The exactly property is essentially syntactical shorthand for specifying both the min and max restrictions using the same cardinality. Thus, we could just as well have defined ProductWith_Exactly_1_Price as:

Class: ProductWith_Exactly_1_Price
  SubClassOf: 
     hasPrice min 1 xsd:decimal,
     hasPrice max 1 xsd:decimal

or, given the classes we have already defined in the ontology, we can define it as:

Class: ProductWith_Exactly_1_Price
  SubClassOf: 
    ProductWith_Max_1_Price,
    ProductWith_Min_1_Price

Prefer exactly

Given that the exactly property restriction is syntactical sugar, should we prefer using the combination of min and max directly as shown above? My answer to this is no. My motivation for this is that the semantics of exactly is only equivalent to the intersection of min and max if the cardinalities are the same and the data/object types are the same. As such specifying

Class: ProductWith_Exactly_1_Price
  SubClassOf: 
    hasPrice exactly 1 xsd:decimal

has less opportunities for mistakes than specifying

Class: ProductWith_Exactly_1_Price
  SubClassOf: 
    hasPrice min 1 xsd:decimal,
    hasPrice max 1 xsd:decimal

Conclusion

In this post we looked at some of the ways in which the min, max and exactly property restrictions can trip people up due to the open world assumption. Please feel free to leave a comment if you have questions or suggestions about this post.

References

1. F. Baader and W. Nutt, Basic Description Logics, The Description Logic Handbook: Theory, Implementation and Applications (F. Baader, D. Calvanese, D. L. McGuinness, D. Nardi, and P. Patel-Schneider, eds.), Cambridge University Press, New York, USA, 2007, pp. 45–104.

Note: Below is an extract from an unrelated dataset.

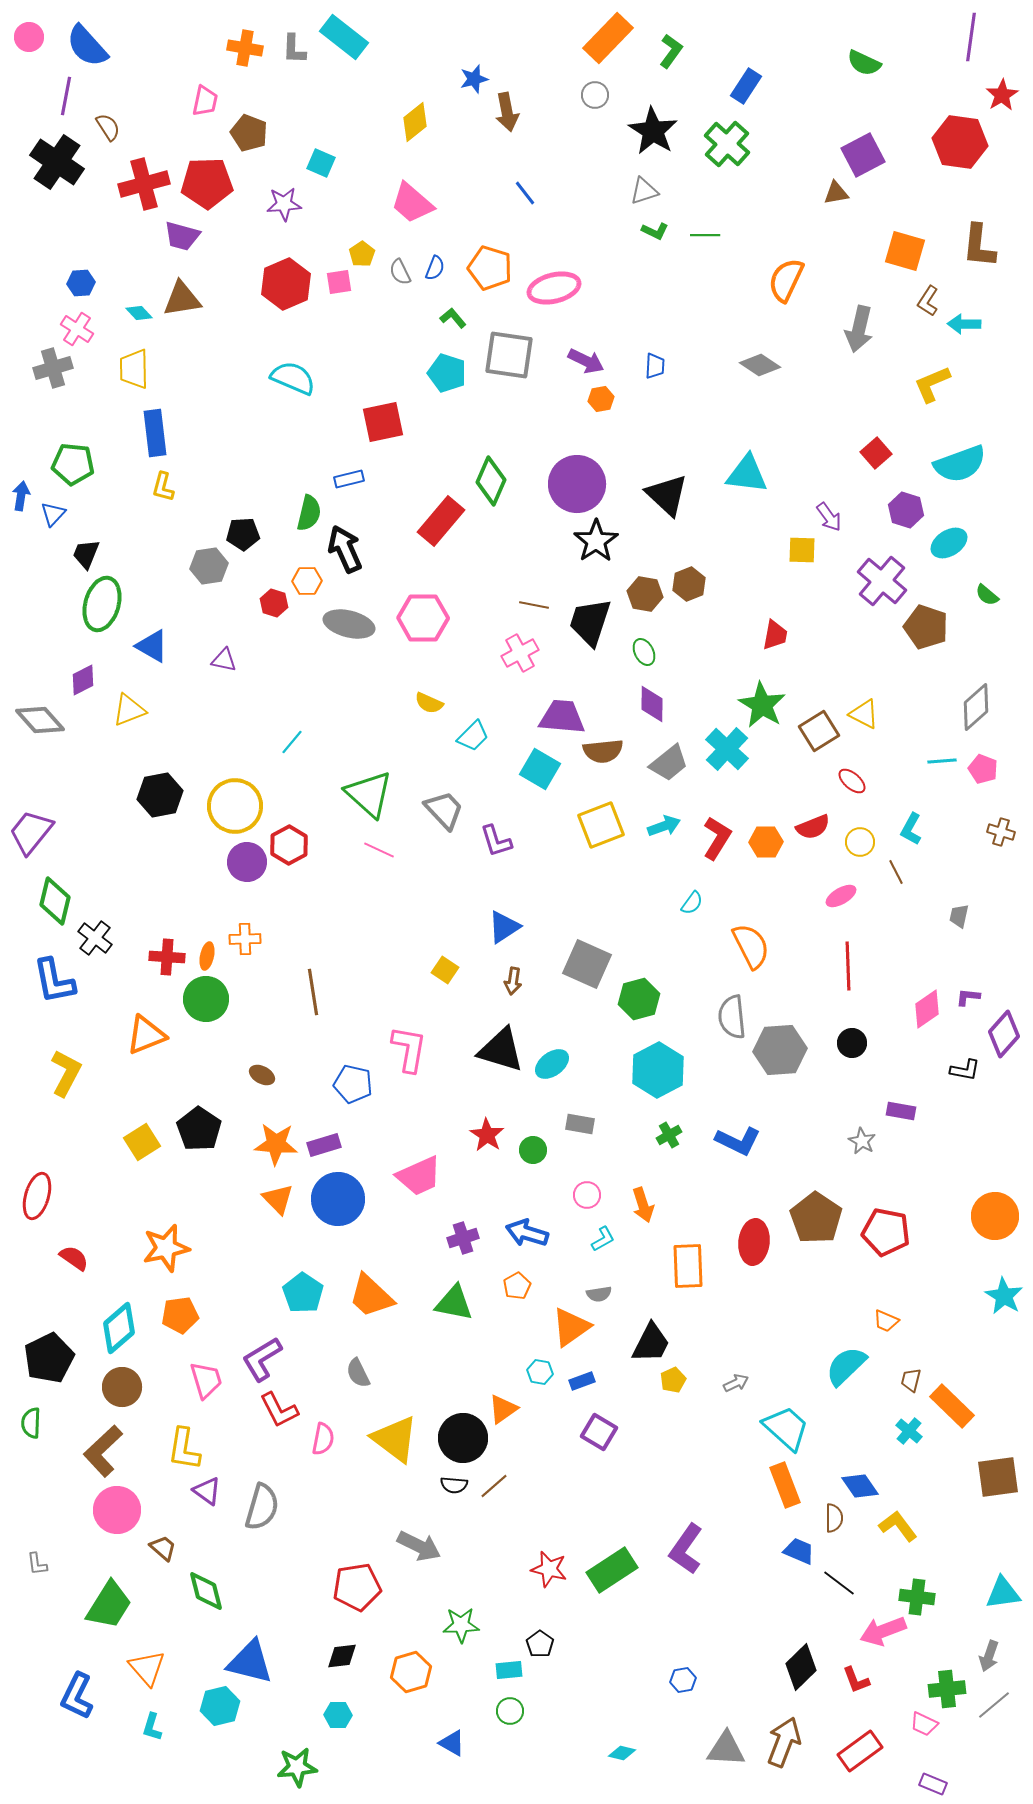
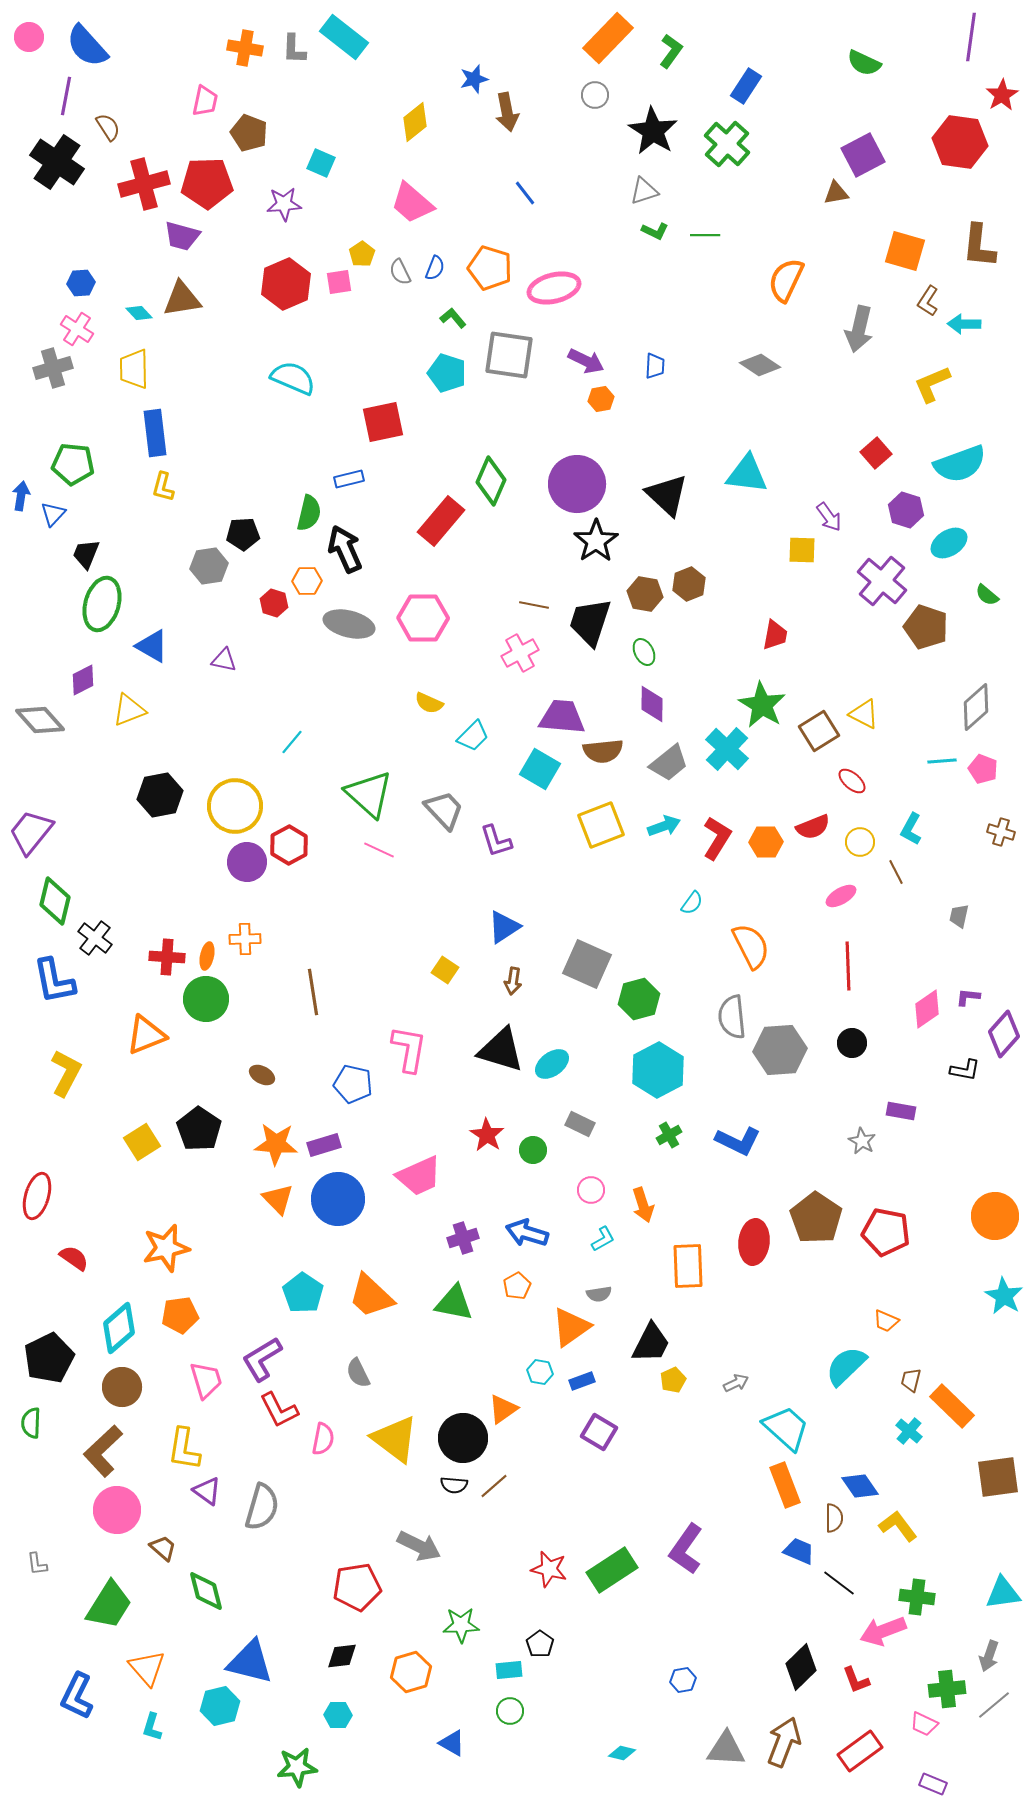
gray rectangle at (580, 1124): rotated 16 degrees clockwise
pink circle at (587, 1195): moved 4 px right, 5 px up
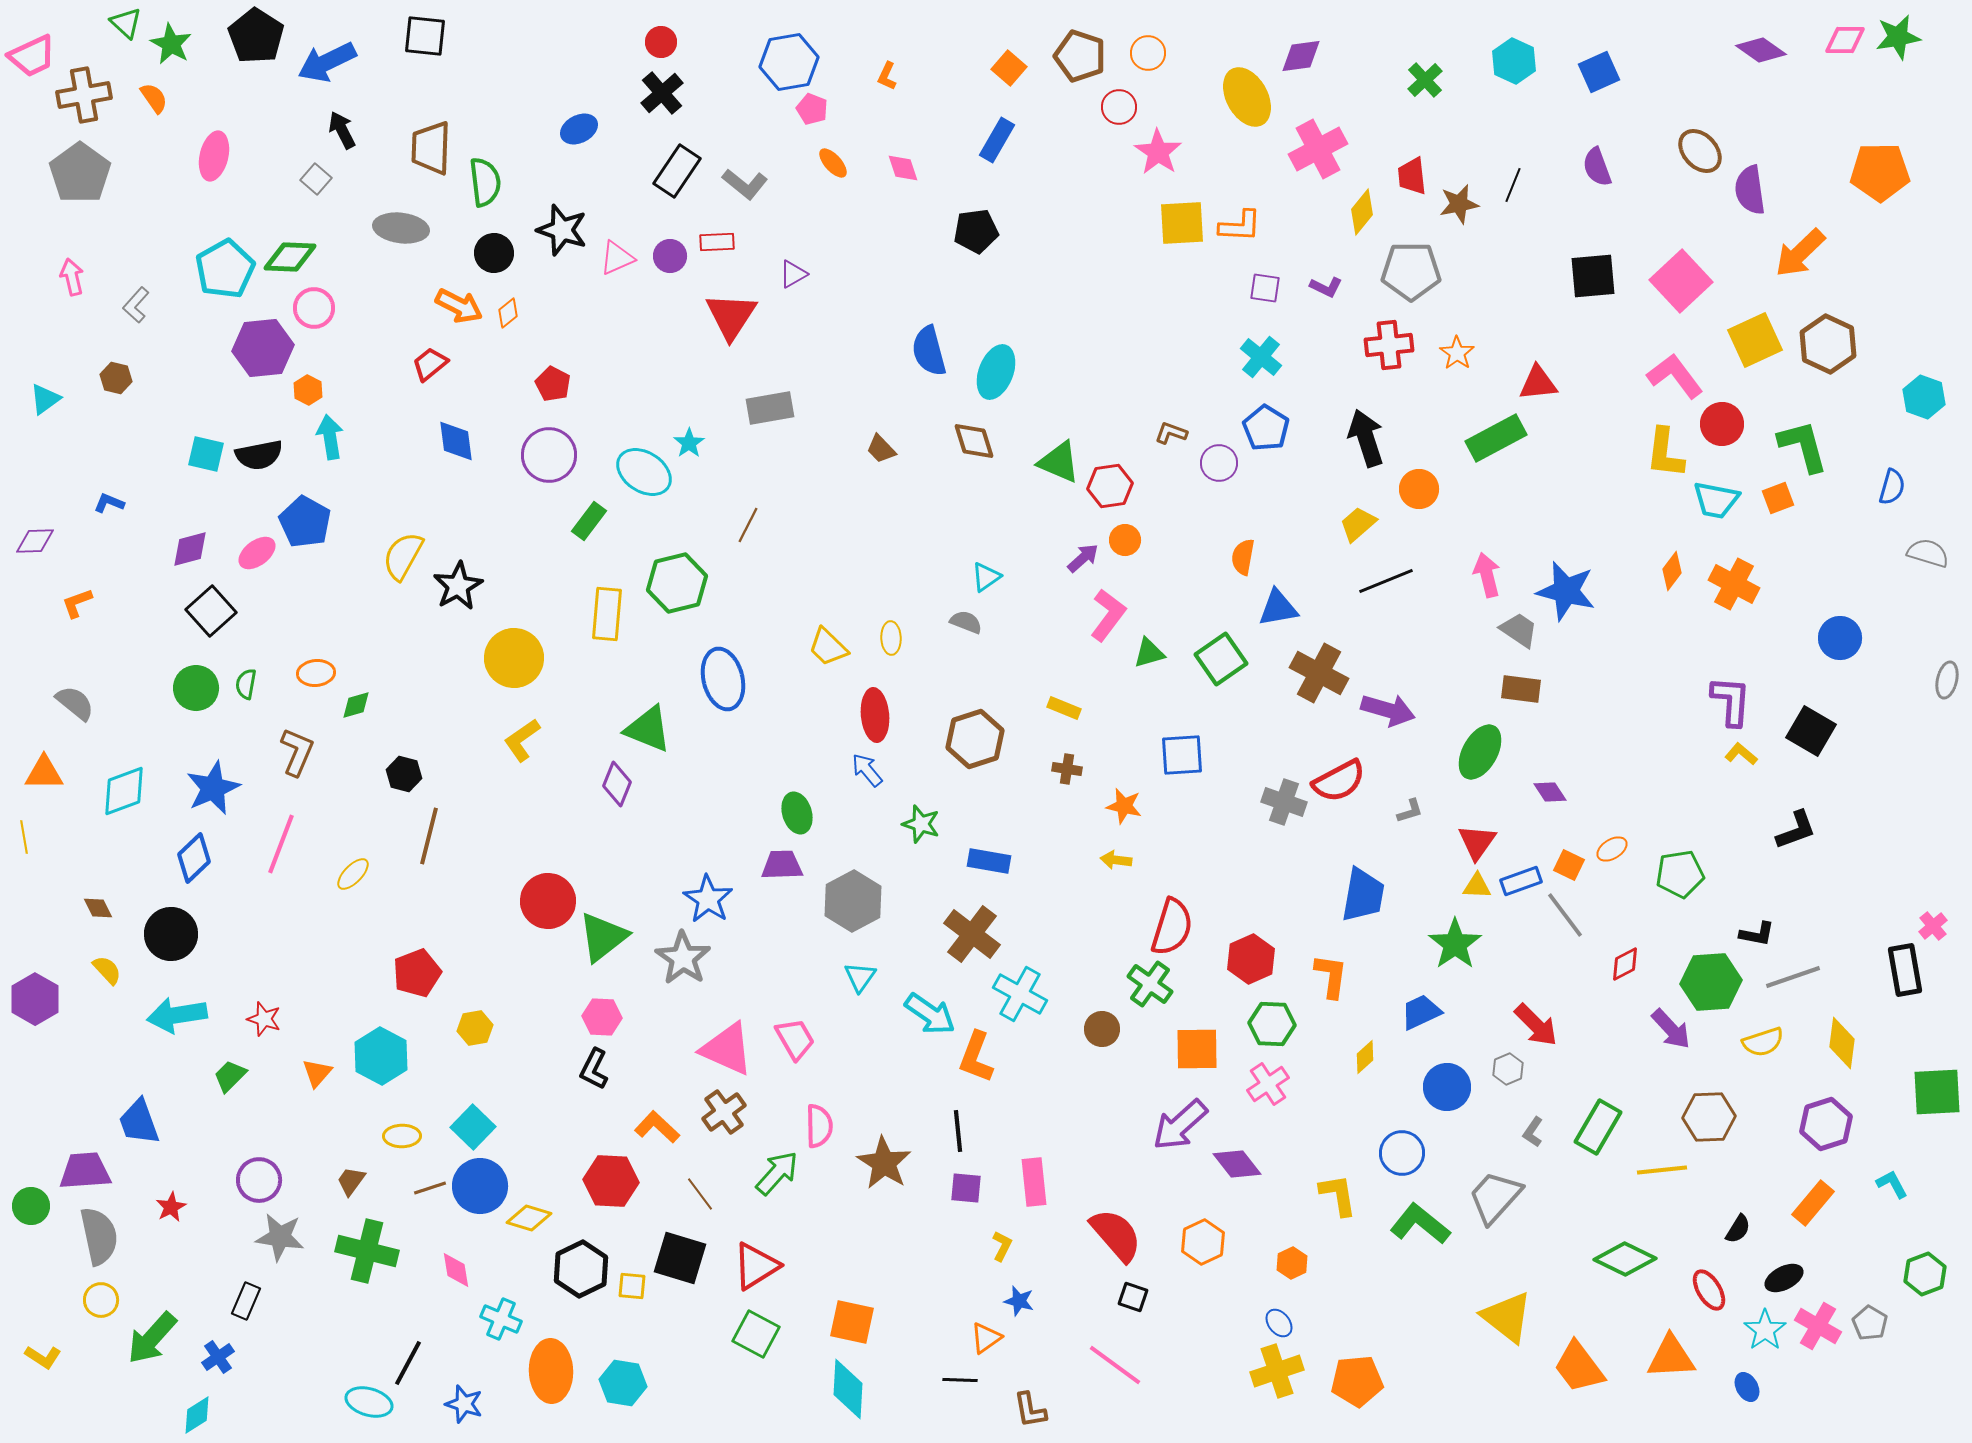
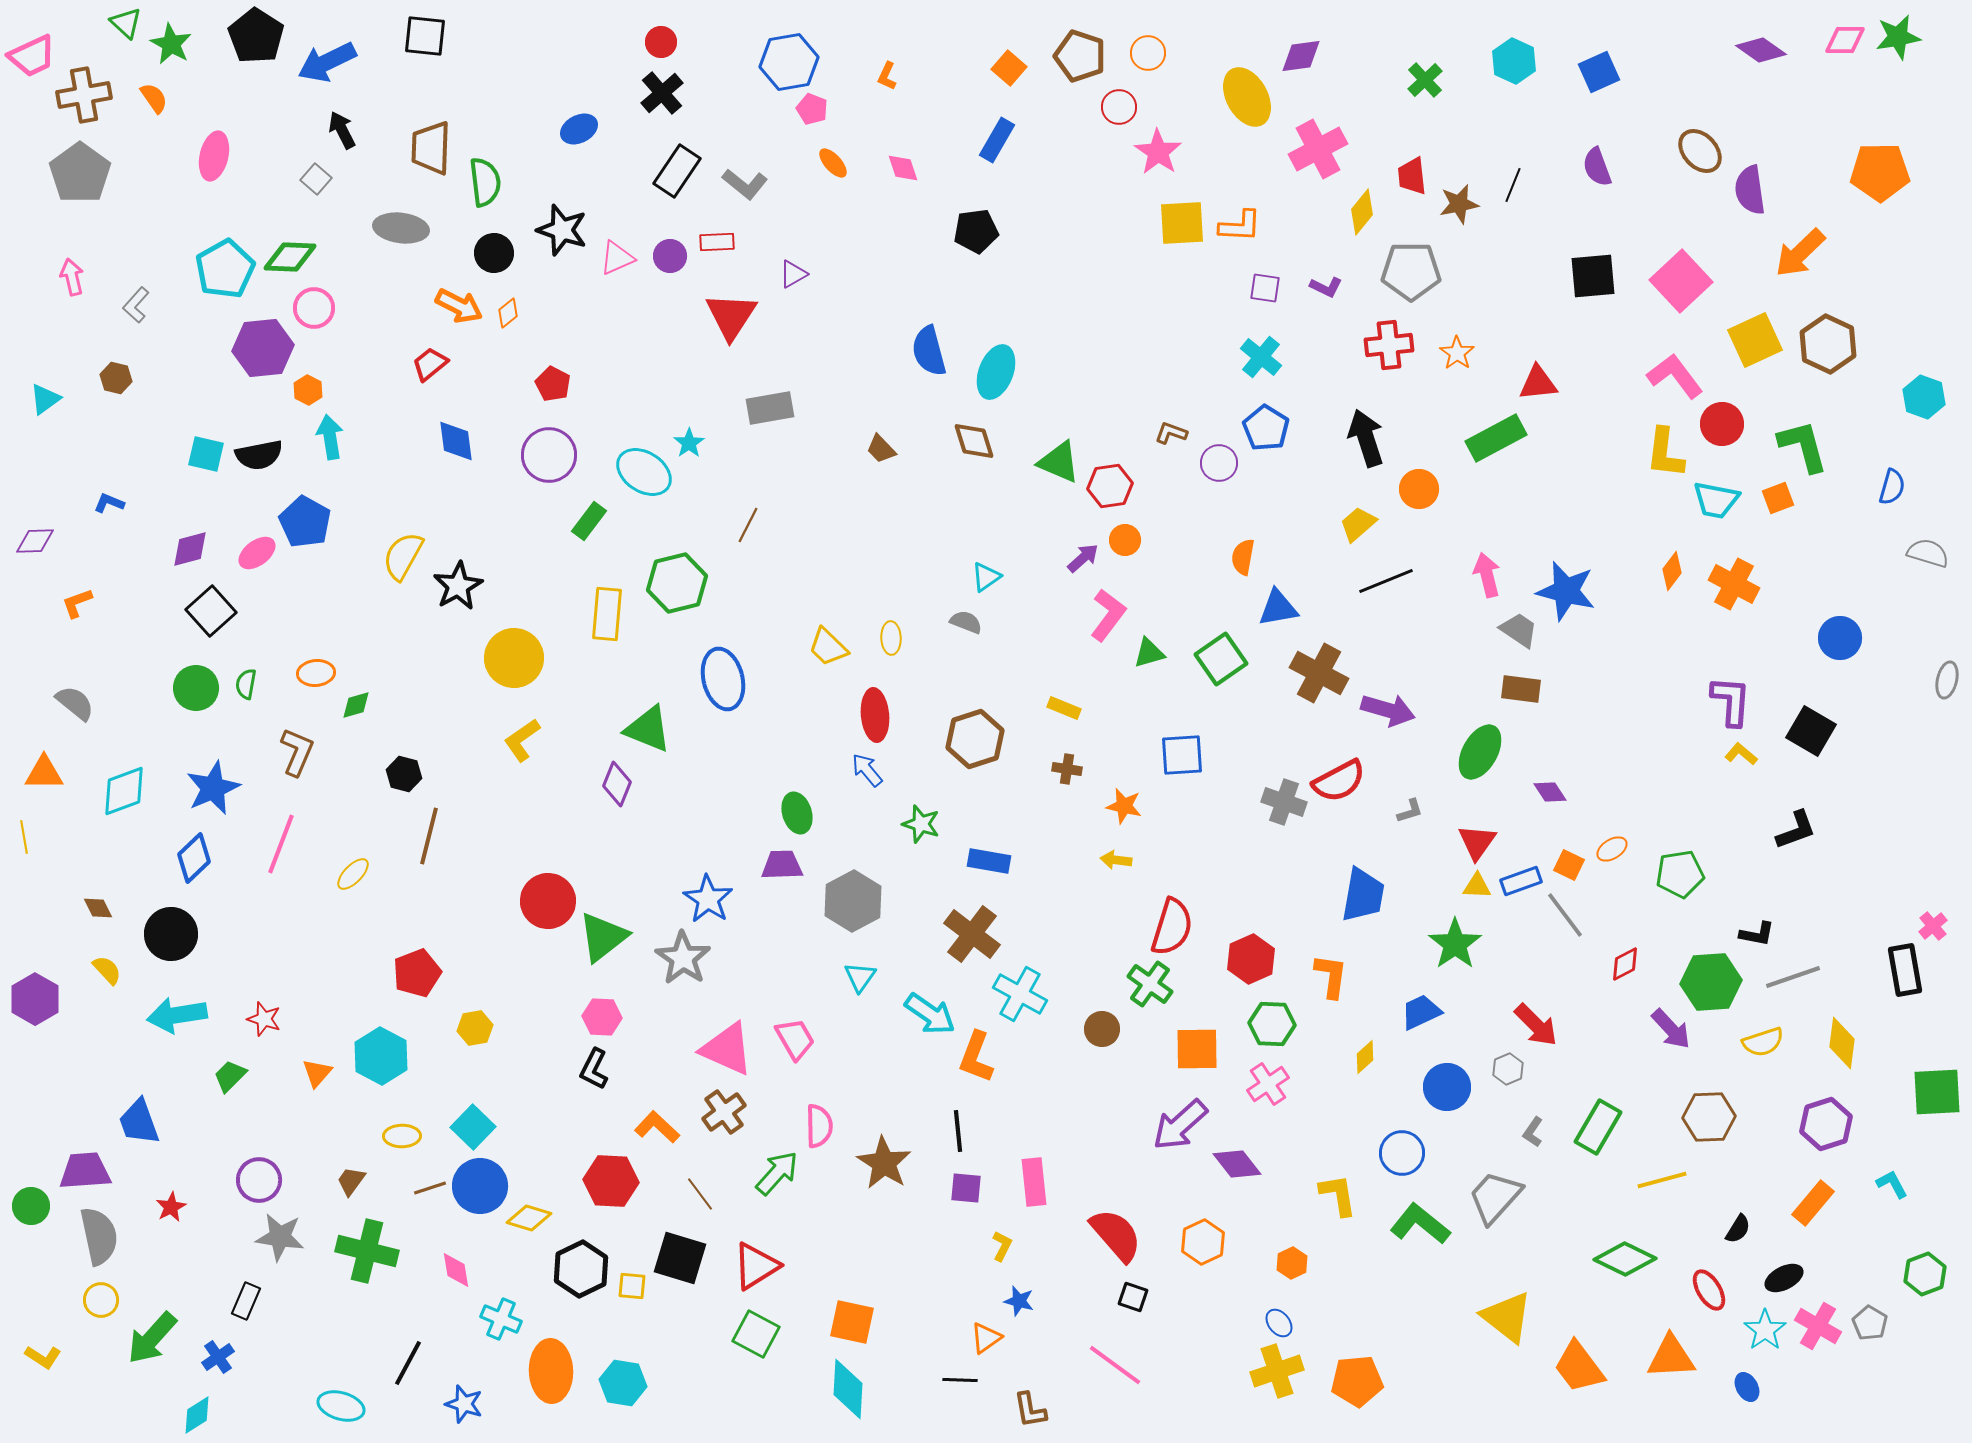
yellow line at (1662, 1170): moved 10 px down; rotated 9 degrees counterclockwise
cyan ellipse at (369, 1402): moved 28 px left, 4 px down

2. M. Krötzsch, F. Simančı́k, and I. Horrocks, A Description Logic Primer, Computing Research Repository (CoRR) abs/1201.4089 (2012).

3. S. Rudolph, Foundations of Description Logics, Proceedings of the 7th International Conference on Reasoning Web: Semantic Technologies for the Web of Data (A. Polleres, C. d’Amato, M. Arenas, S. Handschuh, P. Kroner, S. Ossowski, and P. F. Patel-Schneider, eds.), Lecture Notes in Computer Science, vol. 6848, Springer, 2011, pp. 76–136.